DROP TABLE IF EXISTS coolest_guy_ever;
CREATE TABLE coolest_guy_ever (
name TEXT,
year smallint
);
INSERT INTO coolest_guy_ever (name, year)
VALUES
('jaime shaker', '1998'),
('jame dean', '1954'),
('arthur fonzarelli', '1960');
DROP TABLE IF EXISTS sexiest_guy_ever;
CREATE TABLE sexiest_guy_ever (
name TEXT,
year smallint
);
INSERT INTO sexiest_guy_ever (name, year)
VALUES
('brad pitt', '1994'),
('jaime shaker', '1998'),
('george clooney', '2001');
Let's use a simple UNION with our SQL statements.

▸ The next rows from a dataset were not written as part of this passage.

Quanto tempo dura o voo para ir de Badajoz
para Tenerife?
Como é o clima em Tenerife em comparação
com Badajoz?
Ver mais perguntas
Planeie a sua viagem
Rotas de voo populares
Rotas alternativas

SELECT * FROM coolest_guy_ever
UNION
SELECT * FROM sexiest_guy_ever;
Results: (Only distinct values are returned)
name | year |
---|---|
jame dean | 1954 |
george clooney | 2001 |
brad pitt | 1994 |
arthur fonzarelli | 1960 |
jaime shaker | 1998 |
Let's use a simple UNION ALL.
SELECT * FROM coolest_guy_ever
UNION ALL
SELECT * FROM sexiest_guy_ever;
Results: (Returns duplicate values)
name | year |
---|---|
jaime shaker | 1998 |
jame dean | 1954 |
arthur fonzarelli | 1960 |
brad pitt | 1994 |
jaime shaker | 1998 |
george clooney | 2001 |
RANK, DENSE_RANK and ROW_NUMBER are called window functions. They must be used with the OVER clause.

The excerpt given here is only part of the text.